### WHAT THE EXERCISE ASKS
Count the lines below that contain the word "内を検索", and state only that number.

### Structured page parsing data

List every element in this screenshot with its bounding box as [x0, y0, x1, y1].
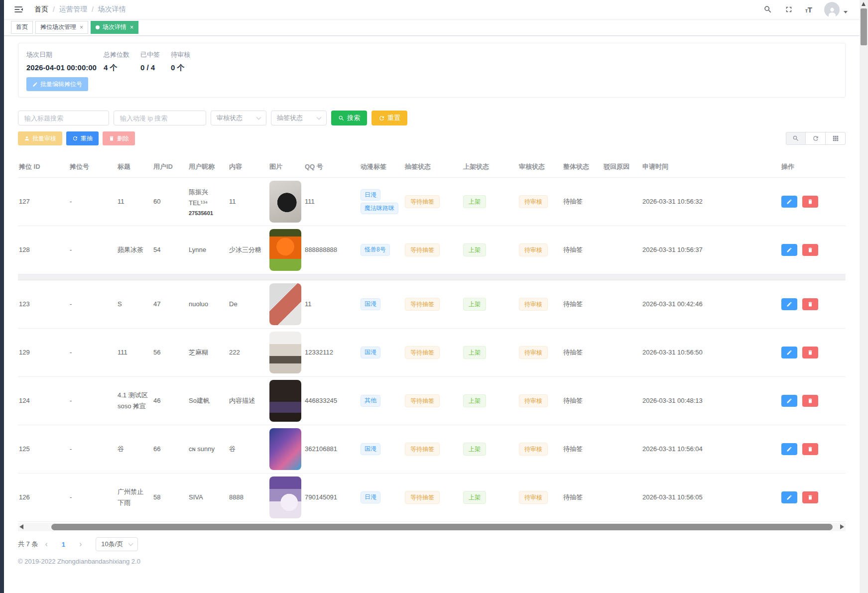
shelf-status-badge: 上架	[463, 394, 486, 407]
actions-cell	[780, 280, 846, 329]
delete-row-button[interactable]	[802, 443, 818, 455]
scroll-left-arrow-icon[interactable]	[19, 524, 23, 529]
content-cell: 222	[228, 329, 268, 377]
lottery-status-badge-cell: 等待抽签	[404, 329, 462, 377]
horizontal-scrollbar-thumb[interactable]	[51, 524, 833, 530]
batch-edit-booth-number-button[interactable]: 批量编辑摊位号	[26, 77, 88, 91]
shelf-status-badge-cell: 上架	[462, 280, 518, 329]
scroll-up-arrow-icon[interactable]	[862, 2, 866, 6]
horizontal-scrollbar[interactable]	[18, 523, 846, 531]
qq-number-cell: 11	[304, 280, 360, 329]
column-header: 驳回原因	[603, 156, 641, 178]
next-page-arrow[interactable]: ›	[72, 540, 89, 549]
column-settings-grid-icon[interactable]	[826, 132, 846, 145]
edit-row-button[interactable]	[781, 443, 797, 455]
summary-session-date: 场次日期 2026-04-01 00:00:00	[26, 50, 104, 73]
reject-reason-cell	[603, 226, 641, 274]
close-icon[interactable]: ×	[80, 24, 83, 31]
content-cell: De	[228, 280, 268, 329]
audit-status-badge-cell: 待审核	[518, 425, 562, 474]
anime-tags-cell: 其他	[360, 377, 404, 425]
font-size-icon[interactable]: тT	[805, 5, 812, 14]
table-search-tool-icon[interactable]	[786, 132, 806, 145]
cat-photo-thumbnail[interactable]	[269, 181, 301, 223]
plush-toy-photo-thumbnail[interactable]	[269, 476, 301, 518]
qq-number-cell: 790145091	[304, 474, 360, 522]
chevron-down-icon	[128, 541, 133, 546]
user-id-cell: 66	[152, 425, 188, 474]
reject-reason-cell	[603, 178, 641, 226]
title-search-input[interactable]	[18, 111, 109, 125]
redraw-button[interactable]: 重抽	[66, 131, 99, 145]
lottery-status-badge-cell: 等待抽签	[404, 178, 462, 226]
table-refresh-tool-icon[interactable]	[806, 132, 826, 145]
edit-row-button[interactable]	[781, 395, 797, 407]
edit-row-button[interactable]	[781, 244, 797, 256]
booth-id-cell: 126	[18, 474, 69, 522]
shelf-status-badge-cell: 上架	[462, 329, 518, 377]
avatar[interactable]	[824, 2, 840, 17]
edit-row-button[interactable]	[781, 491, 797, 503]
audit-status-badge-cell: 待审核	[518, 474, 562, 522]
delete-row-button[interactable]	[802, 347, 818, 358]
vertical-scrollbar[interactable]	[860, 0, 868, 593]
edit-row-button[interactable]	[781, 298, 797, 310]
audit-status-select[interactable]: 审核状态	[211, 111, 266, 125]
bulk-delete-button[interactable]: 删除	[103, 131, 135, 145]
user-id-cell: 58	[152, 474, 188, 522]
edit-row-button[interactable]	[781, 347, 797, 358]
delete-row-button[interactable]	[802, 395, 818, 407]
shelf-status-badge-cell: 上架	[462, 474, 518, 522]
anime-tags-cell: 怪兽8号	[360, 226, 404, 274]
lottery-status-badge: 等待抽签	[405, 298, 440, 311]
lottery-status-badge: 等待抽签	[405, 243, 440, 256]
page-size-select[interactable]: 10条/页	[96, 537, 138, 551]
header-search-icon[interactable]	[763, 5, 772, 14]
audit-status-badge: 待审核	[519, 443, 548, 456]
bulk-action-bar: 批量审核 重抽 删除	[18, 131, 846, 145]
user-menu[interactable]	[824, 2, 848, 17]
booth-no-cell: -	[69, 178, 117, 226]
sidebar-toggle-icon[interactable]	[14, 5, 24, 14]
delete-row-button[interactable]	[802, 491, 818, 503]
orange-character-photo-thumbnail[interactable]	[269, 229, 301, 271]
tab-booth-session-management[interactable]: 摊位场次管理 ×	[35, 21, 88, 34]
batch-audit-button[interactable]: 批量审核	[18, 131, 62, 145]
column-header: 内容	[228, 156, 268, 178]
summary-total-booths: 总摊位数 4 个	[104, 50, 140, 73]
anime-tags-cell: 国漫	[360, 280, 404, 329]
breadcrumb-operations[interactable]: 运营管理	[59, 5, 87, 14]
nickname-cell: Lynne	[188, 226, 228, 274]
lottery-status-select[interactable]: 抽签状态	[271, 111, 327, 125]
tab-session-detail[interactable]: 场次详情 ×	[91, 21, 138, 34]
tab-home[interactable]: 首页	[11, 21, 33, 34]
close-icon[interactable]: ×	[130, 24, 133, 31]
booth-id-cell: 127	[18, 178, 69, 226]
lottery-status-badge: 等待抽签	[405, 491, 440, 504]
fullscreen-icon[interactable]	[784, 5, 793, 14]
storefront-photo-thumbnail[interactable]	[269, 332, 301, 373]
actions-cell	[780, 329, 846, 377]
food-photo-thumbnail[interactable]	[269, 283, 301, 325]
shelf-status-badge: 上架	[463, 491, 486, 504]
breadcrumb-home[interactable]: 首页	[34, 5, 48, 14]
qq-number-cell: 888888888	[304, 226, 360, 274]
prev-page-arrow[interactable]: ‹	[38, 540, 54, 549]
dark-booth-photo-thumbnail[interactable]	[269, 380, 301, 422]
search-button[interactable]: 搜索	[331, 111, 367, 125]
collapsed-sidebar[interactable]	[0, 0, 4, 593]
scroll-right-arrow-icon[interactable]	[840, 524, 844, 529]
chevron-down-icon	[256, 115, 261, 119]
page-number[interactable]: 1	[55, 541, 72, 548]
vertical-scrollbar-thumb[interactable]	[861, 8, 867, 45]
column-header: 标题	[117, 156, 152, 178]
delete-row-button[interactable]	[802, 298, 818, 310]
reject-reason-cell	[603, 425, 641, 474]
delete-row-button[interactable]	[802, 196, 818, 208]
reset-button[interactable]: 重置	[372, 111, 407, 125]
edit-row-button[interactable]	[781, 196, 797, 208]
anime-tags-cell: 国漫	[360, 425, 404, 474]
colorful-scene-photo-thumbnail[interactable]	[269, 428, 301, 470]
anime-ip-search-input[interactable]	[114, 111, 206, 125]
delete-row-button[interactable]	[802, 244, 818, 256]
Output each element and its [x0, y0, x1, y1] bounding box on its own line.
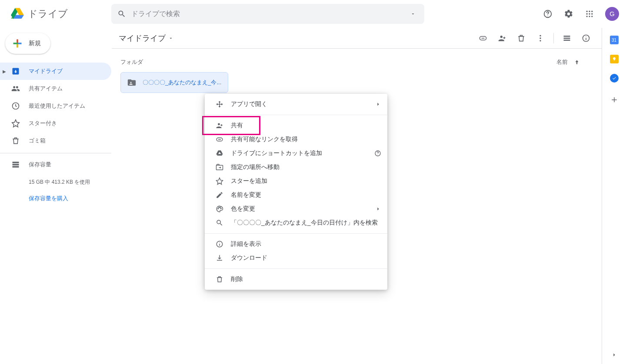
settings-gear-icon[interactable] — [560, 5, 577, 23]
sidebar-item-storage[interactable]: 保存容量 — [0, 157, 111, 172]
account-avatar[interactable]: G — [605, 7, 619, 21]
apps-grid-icon[interactable] — [581, 5, 598, 23]
palette-icon — [215, 205, 224, 213]
logo-area[interactable]: ドライブ — [3, 5, 111, 23]
svg-point-22 — [591, 16, 593, 17]
cm-get-link[interactable]: 共有可能なリンクを取得 — [205, 132, 387, 146]
svg-point-48 — [221, 208, 222, 209]
sidebar-item-shared[interactable]: 共有アイテム — [0, 80, 111, 97]
cm-label: アプリで開く — [231, 100, 267, 108]
cm-add-shortcut[interactable]: ドライブにショートカットを追加 — [205, 146, 387, 160]
svg-point-20 — [586, 16, 588, 17]
svg-point-16 — [591, 10, 593, 12]
buy-storage-link[interactable]: 保存容量を購入 — [0, 186, 111, 202]
sidebar: 新規 ▶ マイドライブ 共有アイテム 最近使用したアイテム スター付き — [0, 28, 111, 364]
sidebar-item-label: 最近使用したアイテム — [29, 102, 85, 110]
toolbar: マイドライブ — [112, 28, 602, 49]
storage-label: 保存容量 — [29, 161, 51, 169]
cm-change-color[interactable]: 色を変更 — [205, 202, 387, 216]
cm-rename[interactable]: 名前を変更 — [205, 188, 387, 202]
info-icon — [215, 240, 224, 248]
move-icon — [215, 163, 224, 172]
new-button-label: 新規 — [29, 40, 41, 47]
svg-rect-32 — [564, 37, 570, 39]
app-name: ドライブ — [28, 7, 68, 20]
cm-label: 指定の場所へ移動 — [231, 163, 280, 171]
add-addon-icon[interactable]: ＋ — [609, 93, 619, 106]
expand-triangle-icon[interactable]: ▶ — [3, 69, 6, 74]
cm-label: 共有可能なリンクを取得 — [231, 136, 298, 143]
help-icon[interactable] — [539, 5, 556, 23]
sidebar-item-label: 共有アイテム — [29, 85, 63, 93]
search-options-dropdown-icon[interactable] — [408, 11, 418, 17]
svg-point-43 — [377, 155, 378, 155]
svg-point-17 — [586, 13, 588, 14]
side-panel: 31 ＋ — [602, 28, 626, 364]
cm-label: 色を変更 — [231, 205, 255, 213]
section-title: フォルダ — [120, 58, 143, 66]
info-button[interactable] — [577, 30, 595, 47]
cm-remove[interactable]: 削除 — [205, 272, 387, 286]
context-menu: アプリで開く 共有 共有可能なリンクを取得 ドライブにショートカットを追加 指定… — [205, 94, 387, 290]
keep-addon-icon[interactable] — [610, 55, 619, 63]
sidebar-item-trash[interactable]: ゴミ箱 — [0, 132, 111, 149]
link-icon — [215, 135, 224, 144]
storage-icon — [10, 159, 21, 170]
chevron-right-icon — [375, 206, 381, 212]
cm-label: 「〇〇〇〇_あなたのなまえ_今日の日付け」内を検索 — [231, 219, 378, 227]
share-icon — [215, 121, 224, 130]
sidebar-item-my-drive[interactable]: ▶ マイドライブ — [0, 63, 111, 80]
header: ドライブ G — [0, 0, 626, 28]
svg-rect-33 — [564, 40, 570, 41]
list-view-button[interactable] — [558, 30, 576, 47]
svg-point-29 — [539, 37, 541, 39]
search-icon — [117, 10, 126, 18]
search-input[interactable] — [131, 10, 408, 18]
svg-point-37 — [130, 82, 132, 83]
svg-point-46 — [219, 207, 220, 208]
sidebar-item-starred[interactable]: スター付き — [0, 115, 111, 132]
cm-label: 名前を変更 — [231, 191, 261, 199]
svg-point-38 — [218, 123, 220, 126]
sort-arrow-up-icon[interactable] — [574, 59, 580, 65]
sort-label[interactable]: 名前 — [556, 58, 568, 66]
star-icon — [215, 177, 224, 185]
header-right: G — [539, 5, 623, 23]
breadcrumb-dropdown-icon[interactable] — [168, 36, 173, 41]
cm-view-details[interactable]: 詳細を表示 — [205, 237, 387, 251]
drive-shortcut-icon — [215, 149, 224, 158]
more-options-button[interactable] — [532, 30, 549, 47]
cm-label: ダウンロード — [231, 254, 267, 262]
delete-button[interactable] — [513, 30, 530, 47]
cm-open-with[interactable]: アプリで開く — [205, 97, 387, 111]
search-icon — [215, 218, 224, 227]
download-icon — [215, 254, 224, 262]
cm-move-to[interactable]: 指定の場所へ移動 — [205, 160, 387, 174]
svg-rect-26 — [13, 166, 19, 167]
svg-point-21 — [589, 16, 590, 17]
sidebar-item-label: マイドライブ — [29, 67, 63, 75]
tasks-addon-icon[interactable] — [610, 74, 619, 83]
cm-add-star[interactable]: スターを追加 — [205, 174, 387, 188]
expand-panel-icon[interactable] — [611, 352, 617, 358]
svg-rect-24 — [13, 162, 19, 163]
svg-point-19 — [591, 13, 593, 14]
folder-item[interactable]: 〇〇〇〇_あなたのなまえ_今... — [120, 72, 228, 93]
search-bar[interactable] — [111, 4, 424, 24]
sidebar-item-label: ゴミ箱 — [29, 137, 46, 145]
cm-share[interactable]: 共有 — [205, 119, 387, 132]
cm-label: 共有 — [231, 122, 243, 129]
cm-download[interactable]: ダウンロード — [205, 251, 387, 265]
svg-point-45 — [218, 208, 219, 209]
cm-label: 削除 — [231, 275, 243, 283]
get-link-button[interactable] — [474, 30, 492, 47]
sidebar-item-recent[interactable]: 最近使用したアイテム — [0, 97, 111, 115]
calendar-addon-icon[interactable]: 31 — [610, 36, 619, 44]
shared-folder-icon — [127, 78, 137, 87]
breadcrumb[interactable]: マイドライブ — [119, 33, 173, 43]
help-circle-icon[interactable] — [374, 150, 381, 157]
new-button[interactable]: 新規 — [5, 33, 50, 54]
cm-search-within[interactable]: 「〇〇〇〇_あなたのなまえ_今日の日付け」内を検索 — [205, 216, 387, 230]
share-button[interactable] — [493, 30, 511, 47]
my-drive-icon — [10, 66, 21, 76]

### WRITTEN SOLUTION
2